I may not even go that far because I’m so enraged by the shitty lack of standards that these email clients are perpetuating and the companies that work off pricing models that yield egregious barriers to entry that make ventures like mine stupid hard. Why is it going to cost me $73 per month to test emails?
I can name so many tech companies out there that have figured out egalitarian pricing models on which they pride themselves because it enables small players like me to build things for cheap and almost for free. You then go look at the email marketing landscape and it is God-awful. Everything is expensive; nothing is free; there is no pride in low-cost offerings; every pricing structure is regressive…
This is exactly why I have felt so gross stepping in this newsletter shit. There is one silver lining, and it is Buttondown. Justin Duke is a hero for what he has made: a free newsletter service. It’s clean, albeit a little buggy and incomplete, but it’s exactly because he’s doing the thing on his own. Not only that, but he is offering something beautiful in a market and industry full of absolute garbage, and I admire that Honestly, it’s inspiring.
So, I’m going to beat Justin at his own game. But only for myself; I don’t have the bandwidth (yet) to scale up the solution I am building for myself into a commodity. That’s the difference between him and me and the reason he’s making money off his project and I am losing money.
Technical memo.
I’m thinking that I will use Jekyll to render posts as emails (and use clever linking or syncing on my computer so that I don’t have to copy and paste posts), Juice for CSS in-lining (another dumb hoop through which I must jump to make emails look good), Mailgun for sending emails and tracking their analytics, Amazon S3 for hosting the website where issues of the newsletter live outside of inboxes, and if I feel like it, Cloudflare (or, alternatively, nothing) for web analytics.
These things are either free libraries or web services with fair pricing models, so I will not have to sacrifice my soul to make and do this thing.
Using Cloudflare in lieu of Google for web analytics feels like the ethical thing to do.

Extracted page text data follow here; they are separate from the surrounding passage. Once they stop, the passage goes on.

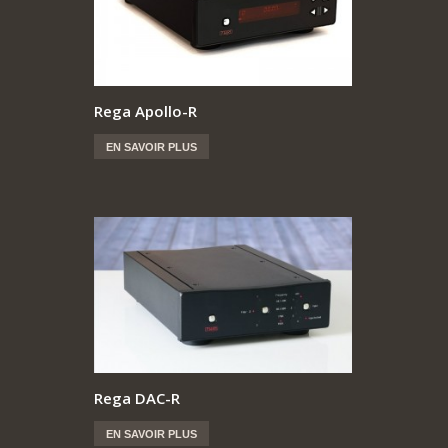
Rega Apollo-R
EN SAVOIR PLUS
Rega DAC-R
EN SAVOIR PLUS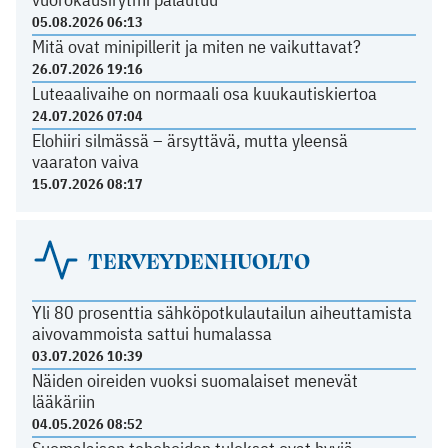
05.08.2026 06:13
Mitä ovat minipillerit ja miten ne vaikuttavat?
26.07.2026 19:16
Luteaalivaihe on normaali osa kuukautiskiertoa
24.07.2026 07:04
Elohiiri silmässä – ärsyttävä, mutta yleensä
vaaraton vaiva
15.07.2026 08:17
TERVEYDENHUOLTO
Yli 80 prosenttia sähköpotkulautailun aiheuttamista
aivovammoista sattui humalassa
03.07.2026 10:39
Näiden oireiden vuoksi suomalaiset menevät
lääkäriin
04.05.2026 08:52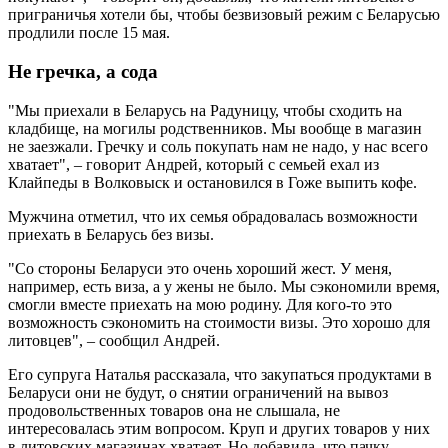
приграничья хотели бы, чтобы безвизовый режим с Беларусью
продлили после 15 мая.
Не гречка, а сода
"Мы приехали в Беларусь на Радуницу, чтобы сходить на
кладбище, на могилы родственников. Мы вообще в магазин
не заезжали. Гречку и соль покупать нам не надо, у нас всего
хватает", – говорит Андрей, который с семьей ехал из
Клайпеды в Волковыск и остановился в Гоже выпить кофе.
Мужчина отметил, что их семья обрадовалась возможности
приехать в Беларусь без визы.
"Со стороны Беларуси это очень хороший жест. У меня,
например, есть виза, а у жены не было. Мы сэкономили время,
смогли вместе приехать на мою родину. Для кого-то это
возможность сэкономить на стоимости визы. Это хорошо для
литовцев", – сообщил Андрей.
Его супруга Наталья рассказала, что закупаться продуктами в
Беларуси они не будут, о снятии ограничений на вывоз
продовольственных товаров она не слышала, не
интересовалась этим вопросом. Круп и других товаров у них
в литовских магазинах хватает. Но добавила, что пачку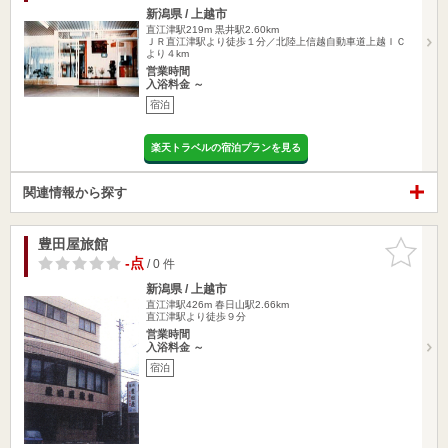
新潟県 / 上越市
直江津駅219m
黒井駅2.60km
ＪＲ直江津駅より徒歩１分／北陸上信越自動車道上越ＩＣ
より４km
営業時間
入浴料金 ～
宿泊
楽天トラベルの宿泊プランを見る
関連情報から探す
豊田屋旅館
お気に入
りに追加
-点
/ 0 件
新潟県 / 上越市
直江津駅426m
春日山駅2.66km
直江津駅より徒歩９分
営業時間
入浴料金 ～
宿泊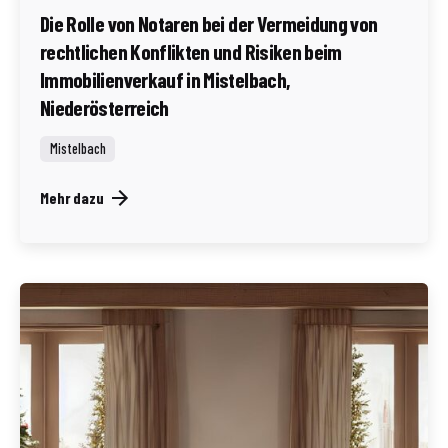
Die Rolle von Notaren bei der Vermeidung von
rechtlichen Konflikten und Risiken beim
Immobilienverkauf in Mistelbach,
Niederösterreich
Mistelbach
Mehr dazu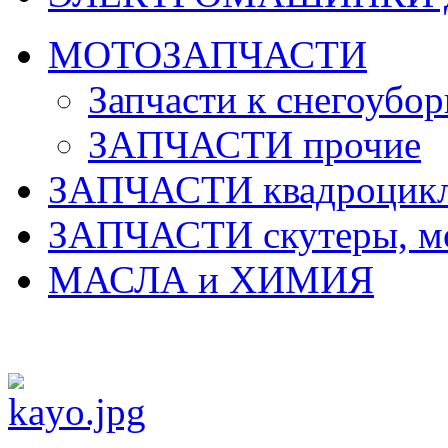
МОТОЗАПЧАСТИ
Запчасти к снегоубо
ЗАПЧАСТИ прочие
ЗАПЧАСТИ квадроцик
ЗАПЧАСТИ скутеры, м
МАСЛА и ХИМИЯ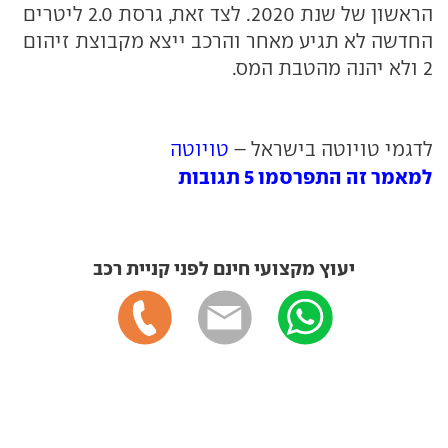
הראשון של שנת 2020. לצד זאת, גרסת 2.0 ליטרים
החדשה לא תגיע מאחר והרכב ייצא מקבוצת זיהום
2 ולא יהנה מהטבת המס.
לדגמי טויוטה בישראל –
טויוטה
למאמר זה התפרסמו 5 תגובות
יעוץ מקצועי חינם לפני קניית רכב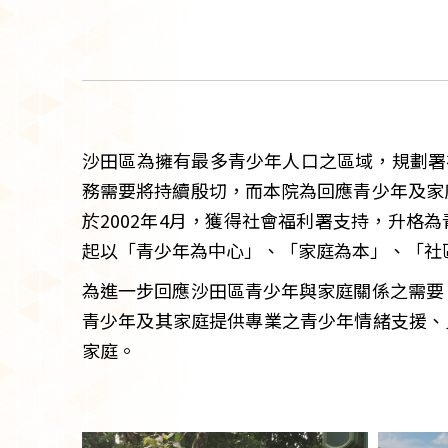
沙田區為擁有最多青少年人口之區域，規劃署在
務需要將持續殷切，而本院為回應青少年及家
於2002年4月，獲得社會福利署支持，升
起以「青少年為中心」、「家庭為本」、「社
為進一步回應沙田區青少年與家庭關係之需要
青少年及其家庭提供專業之青少年情緒支援、
家庭。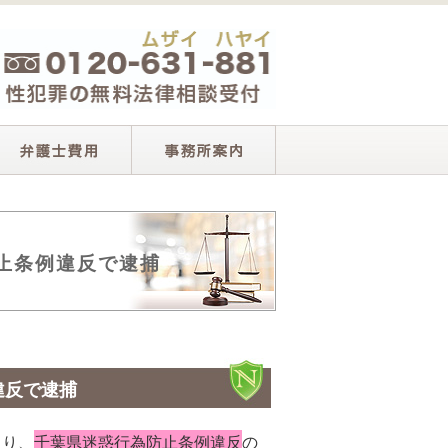
止条例違反で逮捕
違反で逮捕
より、
千葉県迷惑行為防止条例違反
の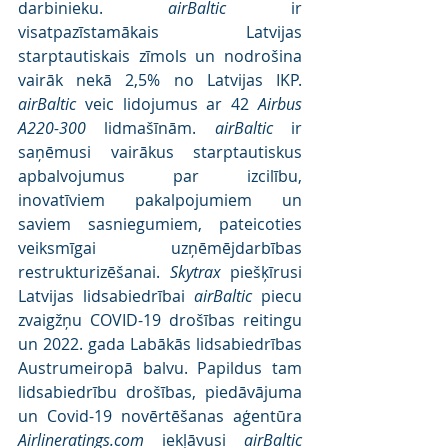
darbinieku. 
airBaltic
 ir 
visatpazīstamākais Latvijas 
starptautiskais zīmols un nodrošina 
vairāk nekā 2,5% no Latvijas IKP. 
airBaltic
 veic lidojumus ar 42 
Airbus 
A220-300
 lidmašīnām. 
airBaltic
 ir 
saņēmusi vairākus starptautiskus 
apbalvojumus par izcilību, 
inovatīviem pakalpojumiem un 
saviem sasniegumiem, pateicoties 
veiksmīgai uzņēmējdarbības 
restrukturizēšanai. 
Skytrax
 piešķīrusi 
Latvijas lidsabiedrībai 
airBaltic
 piecu 
zvaigžņu COVID-19 drošības reitingu 
un 2022. gada Labākās lidsabiedrības 
Austrumeiropā balvu. Papildus tam 
lidsabiedrību drošības, piedāvājuma 
un Covid-19 novērtēšanas aģentūra 
Airlineratings.com
 iekļāvusi 
airBaltic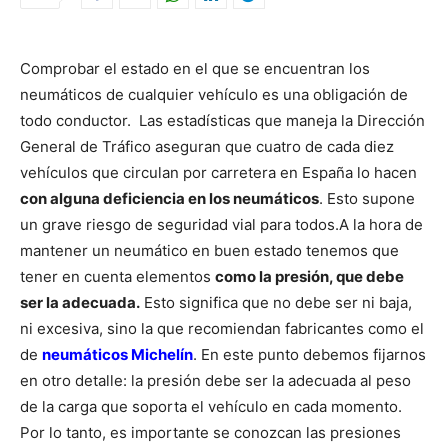
Comprobar el estado en el que se encuentran los
neumáticos de cualquier vehículo es una obligación de
todo conductor. Las estadísticas que maneja la Dirección
General de Tráfico aseguran que cuatro de cada diez
vehículos que circulan por carretera en España lo hacen
con alguna deficiencia en los neumáticos
. Esto supone
un grave riesgo de seguridad vial para todos.
A la hora de
mantener un neumático en buen estado tenemos que
tener en cuenta elementos
como la presión, que debe
ser la adecuada.
Esto significa que no debe ser ni baja,
ni excesiva, sino la que recomiendan fabricantes como el
de
neumáticos Michelín
.
En este punto debemos fijarnos
en otro detalle: la presión debe ser la adecuada al peso
de la carga que soporta el vehículo en cada momento.
Por lo tanto, es importante se conozcan las presiones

Google Analytics relies on cookies and Javascript for tracking users, and it requires that you include a little script on each of your pages that does God-knows-what, but many browsers like Safari block that script by default anyway, which is breaking web analytics (which is overall a good thing for privacy).
Cloudflare, on the other hand, uses the bare essentials to track analytics — page requests. This maximizes user privacy, adding zero overhead or tracking into the equation and requiring no cookies to work. Foregoing cookies means that I won’t have to provide a dumbass warning to users who visit from Europe (though credit is due to European regulators for prioritizing user consent and privacy when they passed the GDPR).
The other part, as I have mentioned before, is the database of emails. This will just involve building a simple microservice that holds a database of emails (and nothing else — just emails) that can be added via a double opt-insystem (to ensure that robots and strangers aren’t signing people up for the newsletter) and removed without hassle with an easy-to-find unsubscribe link in every email (because hassling people sucks).
I will need some Amazon Lambda functions for the two-step signup and single-step opt-out processes, but as I keep thinking about it, that should be it. I don’t think I will need to maintain any kind of server for this project, which would be cool.
That would be cool for multiple reasons, including that it would be very scalable to then turn this into a commodity solution that I go around selling to people (or, for the small guys, giving away for free).